The good news is that we bloggers are given quite a bit of freedom in crafting these posts; I think the primary rule is, don't write anything so ludicrous that it gets (1) yourself or (2) our boss fired. I can swing that. Of course, these posts should probably give you (our readers) an idea of what Oberlin or Oberliners are like. But if you do end up coming to Oberlin, you'll probably run into someone like me who bloviates at any opportunity, so there's your tie-in.
The best thing--and I've said this already, but bear with me--about Winter Term in Oberlin is that you have the opportunity to do those things for which you didn't have time during the semester. In my case this means reading.

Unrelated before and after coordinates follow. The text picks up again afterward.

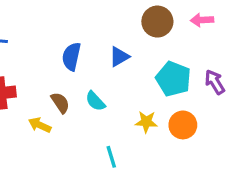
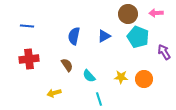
cyan pentagon: (173, 79) -> (138, 37), moved
cyan semicircle: (95, 101) -> (89, 76), moved
yellow arrow: (40, 125) -> (54, 93), moved, turned -40

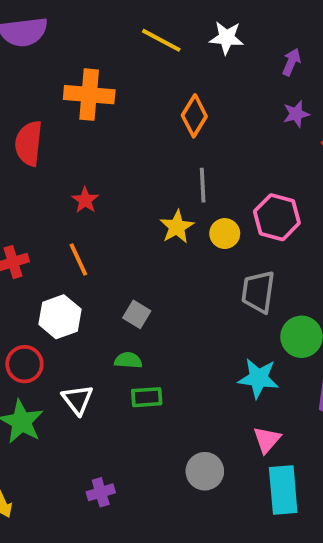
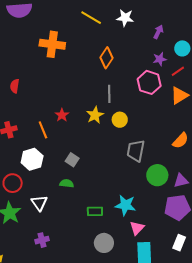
red semicircle: (29, 143) -> (15, 86), moved, size x0.6
red star: (85, 200) -> (62, 115), moved
pink hexagon: (277, 217) -> (149, 82), moved
cyan star: (258, 378) -> (125, 205), moved
green rectangle: (147, 397) -> (95, 211), moved
purple cross: (101, 492) -> (42, 240), moved

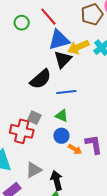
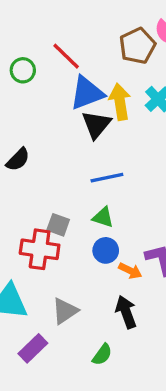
yellow arrow: (78, 47) -> (120, 102), turned 110
black semicircle: (41, 79) -> (18, 160), moved, size x0.7
black arrow: (57, 180) -> (126, 312), moved

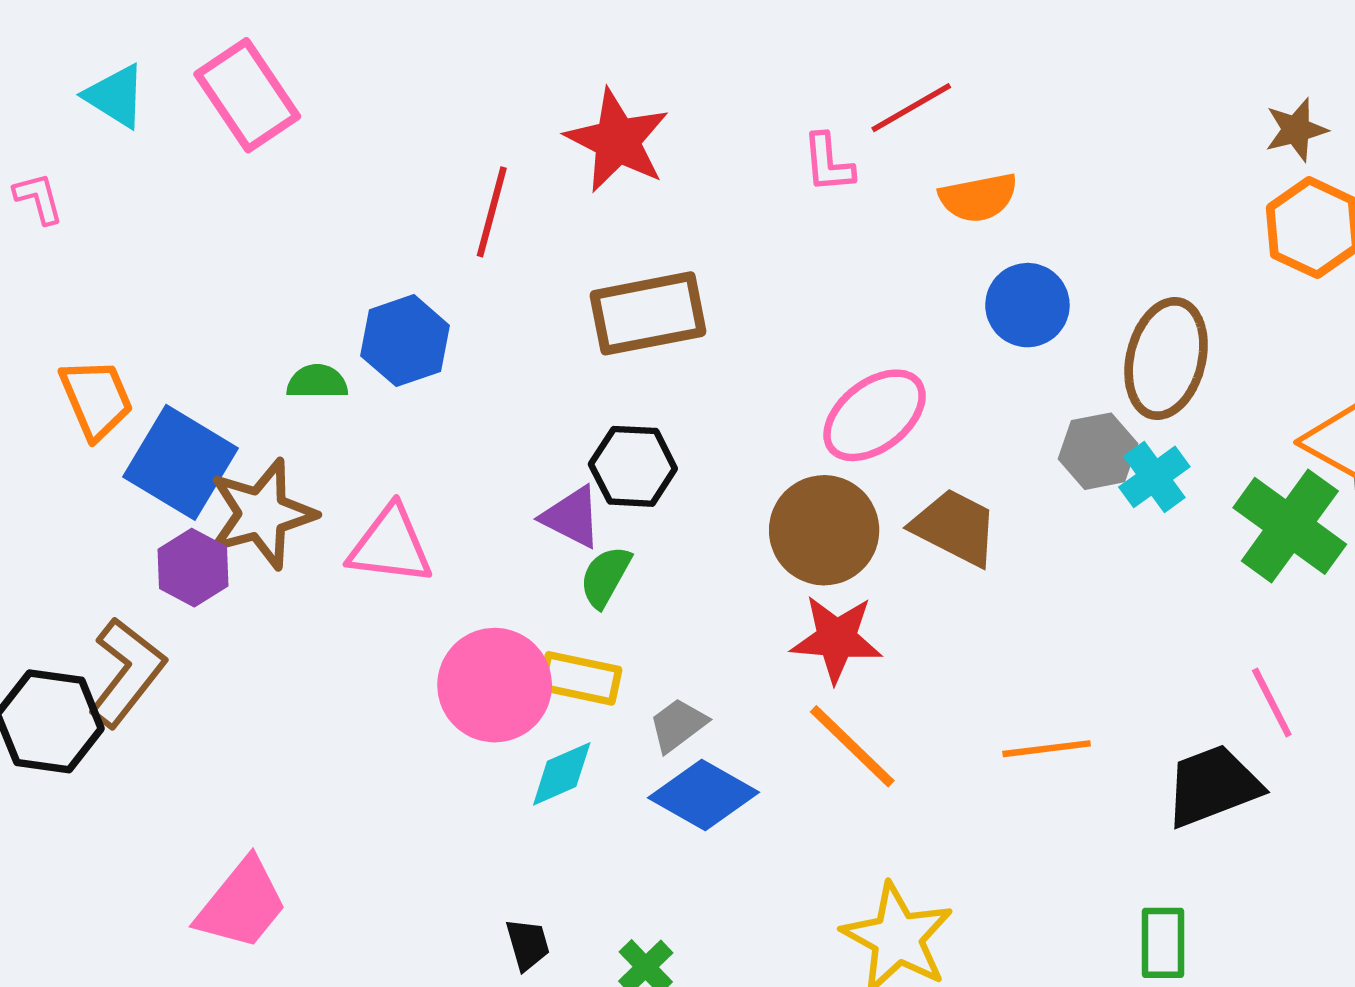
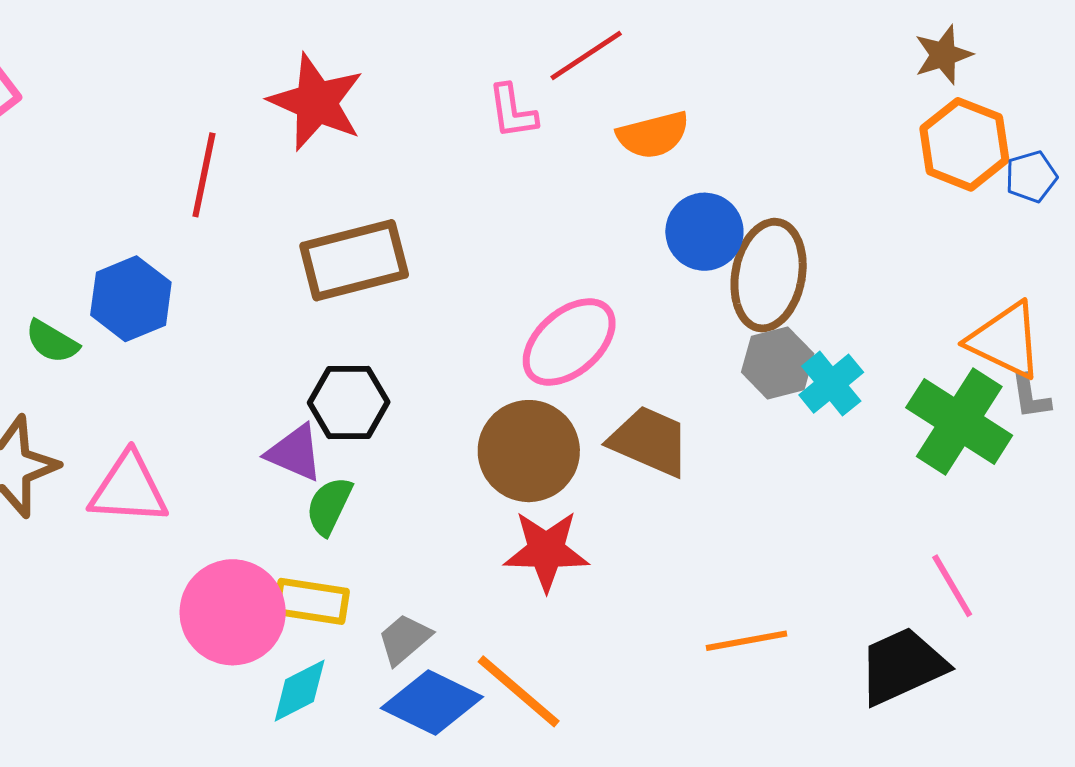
brown ellipse: (1166, 359) -> (769, 275), moved
green semicircle: (317, 382) -> (52, 342), turned -146
orange line: (852, 746) -> (519, 691), moved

I have the unfortunate, juvenile habit of buying books that I think I should read, but really have neither the time nor the chops to finish. This is how, for example, I ended up with Gravity's Rainbow on my bookshelf. And, despite three solid summers of semi-serious effort (and apparently, quite a bit of alliteration), I have yet to finish the godforsaken behemoth. Don't get me wrong, I like to think of myself as a relatively well-read guy, but with each trip to the bookstore, the ratio of 'books I own' to 'books I have read' gets more lopsided.
Winter Term, then, gives me the chance to actually do something about this problem, and I've had some success with that. I finally finished Bolaño's 2666, a 900-page, five-novels-in-one masterpiece (so say the critics...) that left me feeling punched in the stomach afterward. 2666 is set against the backdrop of the rapes and murders of over 400 young women in a Mexican border town (Ciudad Juárez--this part of the novel is true), and, while it is an incredible book, for obvious reasons it's not always easy to read. When I couldn't handle 2666, I would read a couple of Bolaño's excellent short stories, then switch back. In this way, I managed to finish off his collection of short stories, Last Evenings on Earth, as well.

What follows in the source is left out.